PROBLEM TO SOLVE
Nothing in the data should change when you return it, but leave the pictures out.

[Saved entries]
□ □ □ □ □
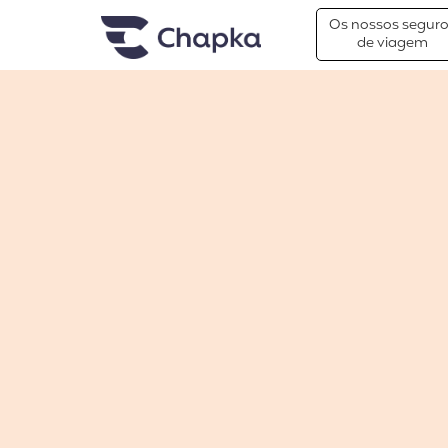
Chapka Seguro Viagem
xxx
Os nossos segur
de viagem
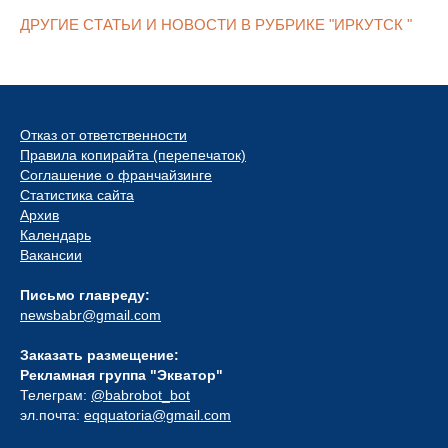
ДРУГИЕ СТАТЬИ И НОВОСТИ В РУБРИКЕ "ИРКУТСК "
Отказ от ответственности
Правила копирайта (перепечаток)
Соглашение о франчайзинге
Статистика сайта
Архив
Календарь
Вакансии
Письмо главреду:
newsbabr@gmail.com
Заказать размещение:
Рекламная группа "Экватор"
Телеграм:
@babrobot_bot
эл.почта:
eqquatoria@gmail.com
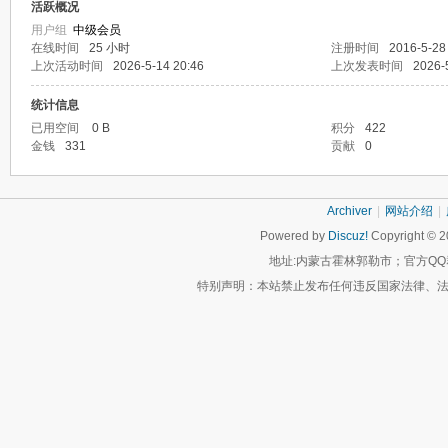
活跃概况
用户组
中级会员
在线时间
25 小时
注册时间
2016-5-28
上次活动时间
2026-5-14 20:46
上次发表时间
2026-
统计信息
已用空间
0 B
积分
422
金钱
331
贡献
0
Archiver
|
网站介绍
|
Powered by
Discuz!
Copyright © 
地址:内蒙古霍林郭勒市；官方QQ
特别声明：本站禁止发布任何违反国家法律、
□ □ □ □ □
EXPECTED OUTPUT
Chapka Seguro Viagem
xxx
Os nossos segur
de viagem
ДРУГИЕ СТАТЬИ И НОВОСТИ В РУБРИКЕ "ИРКУТСК "
Отказ от ответственности
Правила копирайта (перепечаток)
Соглашение о франчайзинге
Статистика сайта
Архив
Календарь
Вакансии
Письмо главреду:
newsbabr@gmail.com
Заказать размещение:
Рекламная группа "Экватор"
Телеграм:
@babrobot_bot
эл.почта:
eqquatoria@gmail.com
活跃概况
用户组
中级会员
在线时间
25 小时
注册时间
2016-5-28
上次活动时间
2026-5-14 20:46
上次发表时间
2026-
统计信息
已用空间
0 B
积分
422
金钱
331
贡献
0
Archiver
|
网站介绍
|
Powered by
Discuz!
Copyright © 
地址:内蒙古霍林郭勒市；官方QQ
特别声明：本站禁止发布任何违反国家法律、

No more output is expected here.